Thanks for your reply. I have noticed the new OKID, but I can not understand it. Are there any recommended articles to understand the current OKID?

Yes, there are. Read the lecture notes here: https://github.com/DanielMartensson/Mataveid/tree/master/reports

Beware! Even if these methods are very clear and fun to do, they are quite obsolete because Realization Theory is very sensitive to noise and delay. Especially when you are doing MIMO system identification.

So this OKID, I made by my self, is robust against noise because it a more simplified OKID and it later uses Algebraic Riccati Equations to find the Kalman filter gain matrix K.

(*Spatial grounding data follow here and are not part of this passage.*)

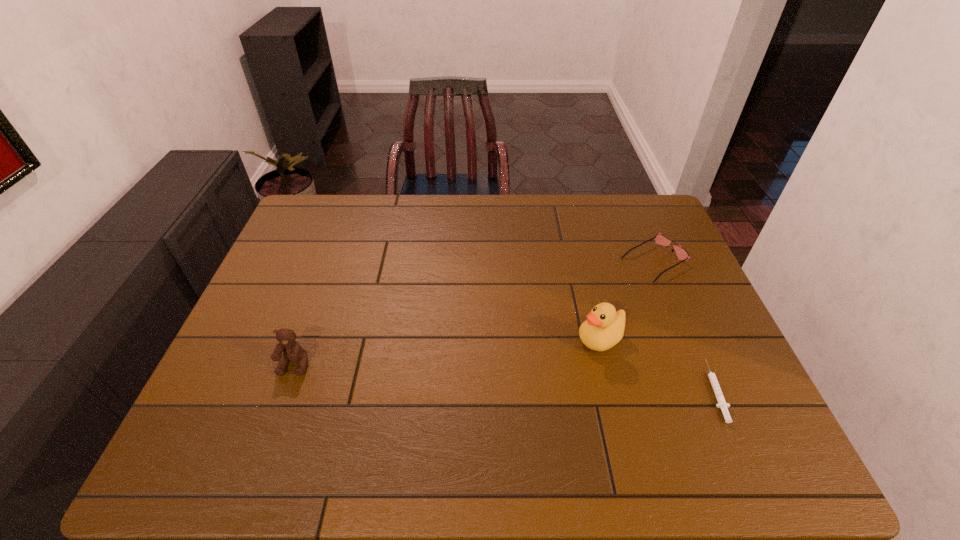 You are a GUI agent. You are given a task and a screenshot of the screen. Output one action in this format:
    pyautogui.click(x=<x>, y=<y>)
    Task: Click on the third shortest object
    The height and width of the screenshot is (540, 960).
    Given the screenshot: What is the action you would take?
    pyautogui.click(x=291, y=349)

Identify the location of the leftmost object. (291, 349).

What are the coordinates of `the shortest object` in the screenshot? It's located at (722, 404).

The image size is (960, 540). I want to click on the third object from right to left, so click(x=604, y=328).

Where is `the tallest object`? The width and height of the screenshot is (960, 540). the tallest object is located at coordinates (604, 328).

Locate an element on the screen. This screenshot has height=540, width=960. the farthest object is located at coordinates (659, 238).

The image size is (960, 540). In order to click on sunglasses in this screenshot , I will do `click(659, 238)`.

What are the coordinates of `vacant region located on the face of the teddy bear` in the screenshot? It's located at (276, 414).

In order to click on free point located on the back of the shortest object in this screenshot , I will do pyautogui.click(x=683, y=318).

Where is `free space located at the beak of the second object from left to right`? This screenshot has width=960, height=540. free space located at the beak of the second object from left to right is located at coordinates (540, 369). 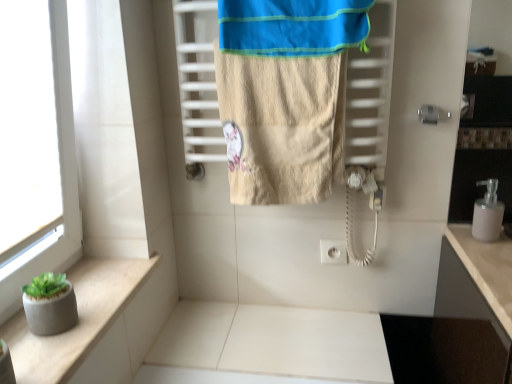 Question: Considering the relative positions of pink matte soap dispenser at right and beige textured towel at center in the image provided, is pink matte soap dispenser at right behind beige textured towel at center?

Choices:
 (A) no
 (B) yes

Answer: (B)

Question: Does pink matte soap dispenser at right turn towards beige textured towel at center?

Choices:
 (A) no
 (B) yes

Answer: (A)

Question: Can you confirm if pink matte soap dispenser at right is positioned to the right of beige textured towel at center?

Choices:
 (A) yes
 (B) no

Answer: (A)

Question: From a real-world perspective, is pink matte soap dispenser at right on beige textured towel at center?

Choices:
 (A) yes
 (B) no

Answer: (B)

Question: Can you confirm if pink matte soap dispenser at right is taller than beige textured towel at center?

Choices:
 (A) yes
 (B) no

Answer: (B)

Question: In terms of width, does pink matte soap dispenser at right look wider or thinner when compared to concrete planter at lower left?

Choices:
 (A) wide
 (B) thin

Answer: (B)

Question: From the image's perspective, is pink matte soap dispenser at right located above or below concrete planter at lower left?

Choices:
 (A) above
 (B) below

Answer: (A)

Question: From a real-world perspective, is pink matte soap dispenser at right above or below concrete planter at lower left?

Choices:
 (A) below
 (B) above

Answer: (B)

Question: Is pink matte soap dispenser at right inside or outside of concrete planter at lower left?

Choices:
 (A) inside
 (B) outside

Answer: (B)

Question: Would you say blue cotton beach towel at upper center is to the left or to the right of pink matte soap dispenser at right in the picture?

Choices:
 (A) right
 (B) left

Answer: (B)

Question: In terms of size, does blue cotton beach towel at upper center appear bigger or smaller than pink matte soap dispenser at right?

Choices:
 (A) big
 (B) small

Answer: (A)

Question: Does point (343, 18) appear closer or farther from the camera than point (496, 228)?

Choices:
 (A) closer
 (B) farther

Answer: (A)

Question: From a real-world perspective, is blue cotton beach towel at upper center above or below pink matte soap dispenser at right?

Choices:
 (A) above
 (B) below

Answer: (A)

Question: Considering the positions of blue cotton beach towel at upper center and beige textured towel at center in the image, is blue cotton beach towel at upper center wider or thinner than beige textured towel at center?

Choices:
 (A) thin
 (B) wide

Answer: (B)

Question: Is blue cotton beach towel at upper center situated inside beige textured towel at center or outside?

Choices:
 (A) outside
 (B) inside

Answer: (A) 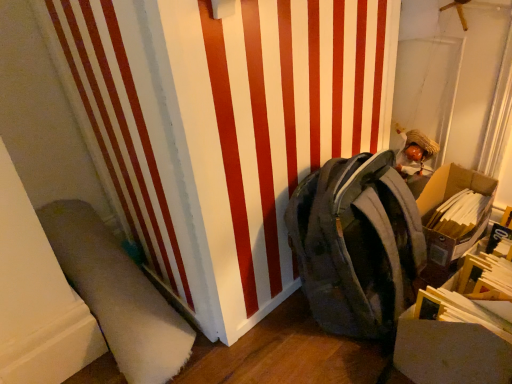 Question: Is camouflage fabric backpack at center-right at the back of white soft carpet at lower left?

Choices:
 (A) yes
 (B) no

Answer: (B)

Question: Can you confirm if white soft carpet at lower left is positioned to the right of camouflage fabric backpack at center-right?

Choices:
 (A) yes
 (B) no

Answer: (B)

Question: Does white soft carpet at lower left lie in front of camouflage fabric backpack at center-right?

Choices:
 (A) yes
 (B) no

Answer: (B)

Question: From the image's perspective, is white soft carpet at lower left located above camouflage fabric backpack at center-right?

Choices:
 (A) yes
 (B) no

Answer: (B)

Question: From a real-world perspective, does white soft carpet at lower left sit lower than camouflage fabric backpack at center-right?

Choices:
 (A) yes
 (B) no

Answer: (A)

Question: Is white soft carpet at lower left with camouflage fabric backpack at center-right?

Choices:
 (A) no
 (B) yes

Answer: (A)

Question: Are cardboard box at right and white soft carpet at lower left located far from each other?

Choices:
 (A) yes
 (B) no

Answer: (B)

Question: Is cardboard box at right surrounding white soft carpet at lower left?

Choices:
 (A) no
 (B) yes

Answer: (A)

Question: Is cardboard box at right looking in the opposite direction of white soft carpet at lower left?

Choices:
 (A) no
 (B) yes

Answer: (A)

Question: From the image's perspective, is cardboard box at right above white soft carpet at lower left?

Choices:
 (A) yes
 (B) no

Answer: (A)

Question: Can you confirm if cardboard box at right is positioned to the right of white soft carpet at lower left?

Choices:
 (A) yes
 (B) no

Answer: (A)

Question: From a real-world perspective, is cardboard box at right over white soft carpet at lower left?

Choices:
 (A) no
 (B) yes

Answer: (A)

Question: From a real-world perspective, is cardboard box at right on top of camouflage fabric backpack at center-right?

Choices:
 (A) no
 (B) yes

Answer: (A) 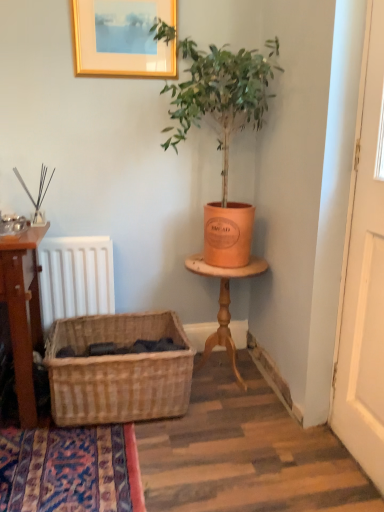 The image size is (384, 512). I want to click on vacant space in front of woven natural basket at lower left, so click(x=120, y=463). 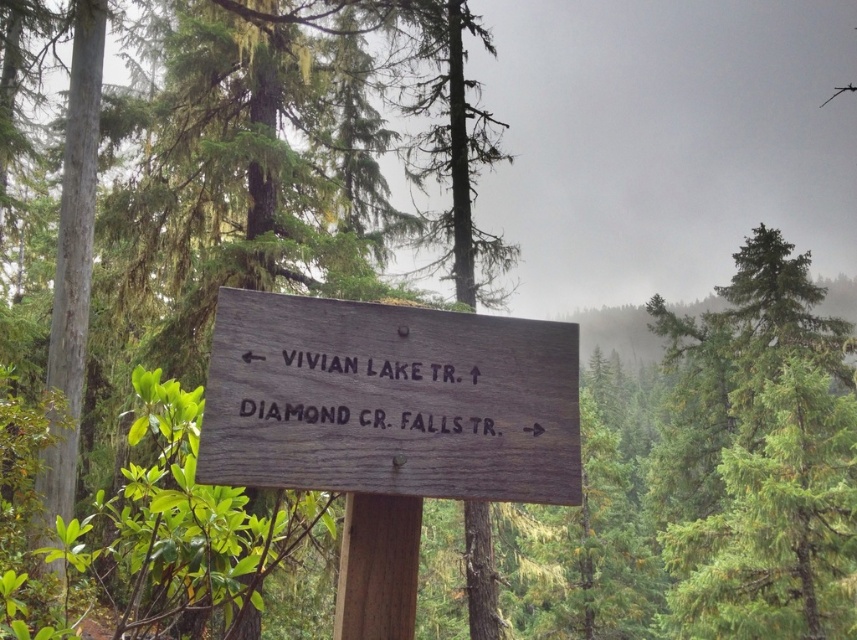 Question: Which point is farther to the camera?

Choices:
 (A) green wood sign at center
 (B) brown wooden post at center

Answer: (A)

Question: Is green wood sign at center to the left of weathered wood sign at center from the viewer's perspective?

Choices:
 (A) no
 (B) yes

Answer: (A)

Question: Does green wood sign at center have a smaller size compared to weathered wood sign at center?

Choices:
 (A) yes
 (B) no

Answer: (A)

Question: Can you confirm if green wood sign at center is positioned below weathered wood sign at center?

Choices:
 (A) yes
 (B) no

Answer: (B)

Question: Which point appears farthest from the camera in this image?

Choices:
 (A) (519, 476)
 (B) (369, 276)
 (C) (351, 506)

Answer: (B)

Question: Which object is closer to the camera taking this photo?

Choices:
 (A) green wood sign at center
 (B) weathered wood sign at center

Answer: (B) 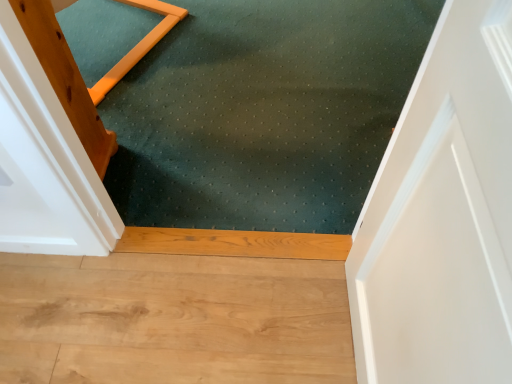 Image resolution: width=512 pixels, height=384 pixels. What do you see at coordinates (173, 320) in the screenshot?
I see `light brown wood flooring at lower center` at bounding box center [173, 320].

Measure the distance between point (138, 372) and camera.

1.07 meters.

Locate an element on the screen. This screenshot has height=384, width=512. light brown wood flooring at lower center is located at coordinates coord(173,320).

What do you see at coordinates (264, 113) in the screenshot?
I see `green textured mat at center` at bounding box center [264, 113].

Find the location of a particular element. This screenshot has height=384, width=512. green textured mat at center is located at coordinates (264, 113).

Where is `light brown wood flooring at lower center`? Image resolution: width=512 pixels, height=384 pixels. light brown wood flooring at lower center is located at coordinates (173, 320).

Which is more to the right, light brown wood flooring at lower center or green textured mat at center?

From the viewer's perspective, green textured mat at center appears more on the right side.

Is light brown wood flooring at lower center behind green textured mat at center?

No, it is in front of green textured mat at center.

Is point (177, 353) positioned before point (333, 178)?

Yes, it is.

From the image's perspective, relative to green textured mat at center, is light brown wood flooring at lower center above or below?

From the image's perspective, light brown wood flooring at lower center appears below green textured mat at center.

From a real-world perspective, is light brown wood flooring at lower center on top of green textured mat at center?

Incorrect, from a real-world perspective, light brown wood flooring at lower center is lower than green textured mat at center.

Does light brown wood flooring at lower center have a lesser width compared to green textured mat at center?

Correct, the width of light brown wood flooring at lower center is less than that of green textured mat at center.

Which of these two, light brown wood flooring at lower center or green textured mat at center, stands taller?

With more height is light brown wood flooring at lower center.

Considering the sizes of objects light brown wood flooring at lower center and green textured mat at center in the image provided, who is smaller, light brown wood flooring at lower center or green textured mat at center?

light brown wood flooring at lower center is smaller.

Can we say light brown wood flooring at lower center lies outside green textured mat at center?

Indeed, light brown wood flooring at lower center is completely outside green textured mat at center.

Would you consider light brown wood flooring at lower center to be distant from green textured mat at center?

No, light brown wood flooring at lower center is in close proximity to green textured mat at center.

Is light brown wood flooring at lower center positioned with its back to green textured mat at center?

light brown wood flooring at lower center is not turned away from green textured mat at center.

What's the angular difference between light brown wood flooring at lower center and green textured mat at center's facing directions?

The angle between the facing direction of light brown wood flooring at lower center and the facing direction of green textured mat at center is 180 degrees.

Locate an element on the screen. mat that is behind the light brown wood flooring at lower center is located at coordinates (264, 113).

In the scene shown: Is green textured mat at center to the left of light brown wood flooring at lower center from the viewer's perspective?

No.

Considering the relative positions of green textured mat at center and light brown wood flooring at lower center in the image provided, is green textured mat at center behind light brown wood flooring at lower center?

That is True.

Which is behind, point (303, 132) or point (24, 311)?

The point (303, 132) is behind.

From the image's perspective, would you say green textured mat at center is shown under light brown wood flooring at lower center?

No, from the image's perspective, green textured mat at center is not beneath light brown wood flooring at lower center.

From a real-world perspective, is green textured mat at center positioned above or below light brown wood flooring at lower center?

green textured mat at center is above light brown wood flooring at lower center.

Is green textured mat at center thinner than light brown wood flooring at lower center?

Incorrect, the width of green textured mat at center is not less than that of light brown wood flooring at lower center.

In terms of height, does green textured mat at center look taller or shorter compared to light brown wood flooring at lower center?

In the image, green textured mat at center appears to be shorter than light brown wood flooring at lower center.

Considering the sizes of green textured mat at center and light brown wood flooring at lower center in the image, is green textured mat at center bigger or smaller than light brown wood flooring at lower center?

green textured mat at center is bigger than light brown wood flooring at lower center.

Is green textured mat at center inside or outside of light brown wood flooring at lower center?

green textured mat at center is located beyond the bounds of light brown wood flooring at lower center.

Are green textured mat at center and light brown wood flooring at lower center far apart?

No, green textured mat at center is in close proximity to light brown wood flooring at lower center.

Could you tell me if green textured mat at center is facing light brown wood flooring at lower center?

Yes, green textured mat at center is turned towards light brown wood flooring at lower center.

What's the angular difference between green textured mat at center and light brown wood flooring at lower center's facing directions?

I have tried OKID from the lecture notes and they won't work if you got a lot of noise. So I modify OKID a little bit.

For SISO system identification, I recommend RLS every day because it's easy and it gives a very good model, due to noise and some small nonlinearities. For MIMO system identification, I recommend SINDy algoritm for nonlinear problems.

Ok, Thank you for your suggestion. I will try them.